If hospitals have ePrescribing across the wards will they be helped with outpatients? Will we all be helped to become DM+D compliant, which would seriously help the primary-secondary integration interface to improve. I suspect that interface is the area of biggest risk.
24 February 2018 @ 10:34
One more (British supplier) is TPP SystmOne (integrated) who have their first inpatient ePMA system in use at Airedale hospital.
It’s always been a bit of a mystery to me why British health software companies haven’t developed fully integrated hospital EMR products whereas they seem to be the norm in the USA.
26 February 2018 @ 08:55
@AndrewG – easy. The UK health system is a cost. In the USA the health system is profits for insurance companies. If you’re trying to sell a product to which are you going to find it easier to do? You can’t sell to someone who has no money… unless you are selling credit of course which is another story. This is why some of the systems in the UK have clinical bugs because the companies do not have the best developers available.
7 March 2018 @ 20:22
Another supplier… EMIS Health has an ePMA product, which is live in several organisations.

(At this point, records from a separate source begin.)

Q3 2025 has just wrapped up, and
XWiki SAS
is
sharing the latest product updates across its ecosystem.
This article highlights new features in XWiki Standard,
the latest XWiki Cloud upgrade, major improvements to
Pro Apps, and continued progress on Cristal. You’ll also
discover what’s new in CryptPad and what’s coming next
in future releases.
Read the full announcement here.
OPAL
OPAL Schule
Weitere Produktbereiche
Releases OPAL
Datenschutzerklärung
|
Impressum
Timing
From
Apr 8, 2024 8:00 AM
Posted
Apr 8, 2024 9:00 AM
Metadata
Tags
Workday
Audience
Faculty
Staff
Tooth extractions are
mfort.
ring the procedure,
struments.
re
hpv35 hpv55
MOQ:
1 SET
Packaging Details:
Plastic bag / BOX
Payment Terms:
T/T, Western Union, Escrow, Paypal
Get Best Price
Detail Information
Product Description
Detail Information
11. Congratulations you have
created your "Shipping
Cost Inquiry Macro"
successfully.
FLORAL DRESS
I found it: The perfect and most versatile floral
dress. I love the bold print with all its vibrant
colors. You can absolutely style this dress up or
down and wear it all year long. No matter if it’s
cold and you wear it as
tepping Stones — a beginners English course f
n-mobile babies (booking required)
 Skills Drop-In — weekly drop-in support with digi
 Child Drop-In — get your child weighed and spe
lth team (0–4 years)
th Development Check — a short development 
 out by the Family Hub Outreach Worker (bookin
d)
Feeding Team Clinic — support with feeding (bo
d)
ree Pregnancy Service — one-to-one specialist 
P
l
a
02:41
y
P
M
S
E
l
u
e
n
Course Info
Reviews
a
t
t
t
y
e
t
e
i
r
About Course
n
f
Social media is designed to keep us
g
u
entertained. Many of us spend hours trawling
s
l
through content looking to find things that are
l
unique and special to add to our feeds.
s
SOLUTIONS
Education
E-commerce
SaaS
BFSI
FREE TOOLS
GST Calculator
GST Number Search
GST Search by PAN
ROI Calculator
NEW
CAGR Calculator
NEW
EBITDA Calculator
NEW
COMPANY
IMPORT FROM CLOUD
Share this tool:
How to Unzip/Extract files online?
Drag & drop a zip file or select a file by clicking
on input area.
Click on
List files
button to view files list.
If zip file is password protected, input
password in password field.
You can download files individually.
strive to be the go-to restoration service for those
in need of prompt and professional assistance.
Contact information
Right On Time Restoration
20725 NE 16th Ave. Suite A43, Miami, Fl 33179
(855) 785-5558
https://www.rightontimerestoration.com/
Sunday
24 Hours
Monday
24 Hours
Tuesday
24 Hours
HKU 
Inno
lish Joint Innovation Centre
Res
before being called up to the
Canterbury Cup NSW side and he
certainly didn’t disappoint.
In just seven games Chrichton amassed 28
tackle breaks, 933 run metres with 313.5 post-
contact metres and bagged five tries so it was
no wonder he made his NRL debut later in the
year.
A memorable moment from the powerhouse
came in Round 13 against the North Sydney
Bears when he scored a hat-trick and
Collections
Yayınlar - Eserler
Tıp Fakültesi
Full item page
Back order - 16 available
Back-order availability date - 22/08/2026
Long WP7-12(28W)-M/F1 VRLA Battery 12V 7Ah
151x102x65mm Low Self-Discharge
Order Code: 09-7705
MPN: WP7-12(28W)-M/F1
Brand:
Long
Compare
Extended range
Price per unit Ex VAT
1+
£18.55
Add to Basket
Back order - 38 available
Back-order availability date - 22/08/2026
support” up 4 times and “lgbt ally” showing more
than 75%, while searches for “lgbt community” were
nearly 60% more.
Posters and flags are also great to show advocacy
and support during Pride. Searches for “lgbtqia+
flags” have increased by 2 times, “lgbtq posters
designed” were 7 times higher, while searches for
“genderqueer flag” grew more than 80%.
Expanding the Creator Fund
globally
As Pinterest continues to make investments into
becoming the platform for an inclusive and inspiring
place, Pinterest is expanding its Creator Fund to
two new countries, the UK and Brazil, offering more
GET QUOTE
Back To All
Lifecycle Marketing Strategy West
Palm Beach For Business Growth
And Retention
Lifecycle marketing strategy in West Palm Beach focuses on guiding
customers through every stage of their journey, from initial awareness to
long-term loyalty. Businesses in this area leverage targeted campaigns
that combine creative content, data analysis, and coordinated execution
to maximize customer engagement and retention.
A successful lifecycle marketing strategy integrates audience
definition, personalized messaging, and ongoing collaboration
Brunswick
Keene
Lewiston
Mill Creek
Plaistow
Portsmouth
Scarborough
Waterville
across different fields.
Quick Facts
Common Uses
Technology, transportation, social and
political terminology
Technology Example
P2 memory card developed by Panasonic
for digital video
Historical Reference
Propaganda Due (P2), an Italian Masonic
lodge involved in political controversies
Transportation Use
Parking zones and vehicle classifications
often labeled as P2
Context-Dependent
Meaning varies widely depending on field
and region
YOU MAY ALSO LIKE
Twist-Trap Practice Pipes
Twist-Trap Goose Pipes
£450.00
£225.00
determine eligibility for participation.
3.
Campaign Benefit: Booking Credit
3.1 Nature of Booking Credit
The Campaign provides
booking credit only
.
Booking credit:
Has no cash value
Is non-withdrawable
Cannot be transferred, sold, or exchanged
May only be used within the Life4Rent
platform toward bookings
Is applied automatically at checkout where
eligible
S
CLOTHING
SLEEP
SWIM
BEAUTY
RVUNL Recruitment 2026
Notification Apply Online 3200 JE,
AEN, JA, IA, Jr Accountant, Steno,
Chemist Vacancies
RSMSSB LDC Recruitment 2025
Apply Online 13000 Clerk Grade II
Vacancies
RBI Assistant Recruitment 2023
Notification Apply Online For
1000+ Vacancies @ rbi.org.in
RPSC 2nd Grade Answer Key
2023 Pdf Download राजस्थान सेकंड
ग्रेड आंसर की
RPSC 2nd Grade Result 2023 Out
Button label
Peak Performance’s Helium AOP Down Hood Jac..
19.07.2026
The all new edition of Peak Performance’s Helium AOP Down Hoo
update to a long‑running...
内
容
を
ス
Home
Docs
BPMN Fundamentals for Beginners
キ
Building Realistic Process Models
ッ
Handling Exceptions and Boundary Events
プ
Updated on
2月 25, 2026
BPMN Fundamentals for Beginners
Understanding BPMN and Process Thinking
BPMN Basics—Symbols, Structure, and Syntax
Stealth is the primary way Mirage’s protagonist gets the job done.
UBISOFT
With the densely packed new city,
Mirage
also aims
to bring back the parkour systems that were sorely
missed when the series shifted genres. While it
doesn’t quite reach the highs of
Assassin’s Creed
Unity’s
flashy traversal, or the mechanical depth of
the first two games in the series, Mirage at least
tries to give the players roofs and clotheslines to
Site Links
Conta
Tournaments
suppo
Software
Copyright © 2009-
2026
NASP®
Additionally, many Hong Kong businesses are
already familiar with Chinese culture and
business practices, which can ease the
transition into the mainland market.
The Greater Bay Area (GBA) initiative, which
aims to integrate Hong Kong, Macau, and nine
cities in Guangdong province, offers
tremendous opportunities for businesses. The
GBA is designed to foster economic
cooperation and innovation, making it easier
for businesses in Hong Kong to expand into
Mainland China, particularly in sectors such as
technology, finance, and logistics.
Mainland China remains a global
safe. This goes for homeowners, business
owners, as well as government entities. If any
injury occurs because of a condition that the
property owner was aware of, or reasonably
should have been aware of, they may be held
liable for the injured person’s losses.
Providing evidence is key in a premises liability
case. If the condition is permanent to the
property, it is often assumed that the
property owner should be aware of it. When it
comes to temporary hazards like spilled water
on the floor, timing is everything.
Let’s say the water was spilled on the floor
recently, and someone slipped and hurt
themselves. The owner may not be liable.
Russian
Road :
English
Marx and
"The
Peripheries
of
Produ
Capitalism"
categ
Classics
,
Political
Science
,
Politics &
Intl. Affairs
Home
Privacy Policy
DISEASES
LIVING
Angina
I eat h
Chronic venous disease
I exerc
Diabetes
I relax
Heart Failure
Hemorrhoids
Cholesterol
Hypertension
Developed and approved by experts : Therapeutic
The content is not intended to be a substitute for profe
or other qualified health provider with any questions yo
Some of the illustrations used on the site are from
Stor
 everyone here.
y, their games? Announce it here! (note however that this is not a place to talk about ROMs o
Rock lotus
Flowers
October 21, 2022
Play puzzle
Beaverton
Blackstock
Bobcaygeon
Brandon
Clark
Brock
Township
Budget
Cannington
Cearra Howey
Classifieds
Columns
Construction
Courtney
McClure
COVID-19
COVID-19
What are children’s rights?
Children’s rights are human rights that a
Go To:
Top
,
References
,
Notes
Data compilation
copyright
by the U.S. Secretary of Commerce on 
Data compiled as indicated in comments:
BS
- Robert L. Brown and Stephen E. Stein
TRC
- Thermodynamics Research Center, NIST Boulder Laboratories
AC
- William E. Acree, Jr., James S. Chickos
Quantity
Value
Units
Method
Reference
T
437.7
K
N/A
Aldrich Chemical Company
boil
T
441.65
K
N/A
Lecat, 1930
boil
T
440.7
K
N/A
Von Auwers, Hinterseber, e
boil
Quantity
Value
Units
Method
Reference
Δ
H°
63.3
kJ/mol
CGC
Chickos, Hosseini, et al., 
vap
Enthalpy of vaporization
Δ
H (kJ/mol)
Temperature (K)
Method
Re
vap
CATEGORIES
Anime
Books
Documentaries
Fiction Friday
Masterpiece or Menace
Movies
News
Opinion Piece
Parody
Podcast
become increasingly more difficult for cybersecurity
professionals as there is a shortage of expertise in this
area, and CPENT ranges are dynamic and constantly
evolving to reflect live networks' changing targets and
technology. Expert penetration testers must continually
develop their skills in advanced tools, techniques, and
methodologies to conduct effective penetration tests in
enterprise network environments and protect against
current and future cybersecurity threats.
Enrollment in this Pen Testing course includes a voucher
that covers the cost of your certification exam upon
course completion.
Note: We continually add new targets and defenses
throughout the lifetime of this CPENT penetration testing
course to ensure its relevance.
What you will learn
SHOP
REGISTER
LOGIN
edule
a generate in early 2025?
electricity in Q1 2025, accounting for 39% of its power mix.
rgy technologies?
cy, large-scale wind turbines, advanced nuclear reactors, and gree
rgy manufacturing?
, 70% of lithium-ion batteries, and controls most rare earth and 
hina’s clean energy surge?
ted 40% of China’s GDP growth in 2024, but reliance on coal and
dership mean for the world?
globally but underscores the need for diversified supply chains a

Interesting that there’s been no follow up regarding this ‘promise’ of £75m funding… is this new money, or the usual re-distribution of funds already declared. WIll it be another match-funding exercise? Who will distribute funds? Etc. etc. etc…..
23 February 2018 @ 19:17
That is an unfortunate reality. Having a patients Med’s in 1 system and clinical documentation in another for example, makes the job harder for the clinician. The clinician needs everything in view to make an informed decision. Interfaces can’t do that, API’s could, but i’m yet to see that. A lot of data is used to make informed decisions at the point of prescribing, more than should be sent via an interface.
Let’s not forget, its likely cheaper to have all under an EMR, rather than multiple other systems.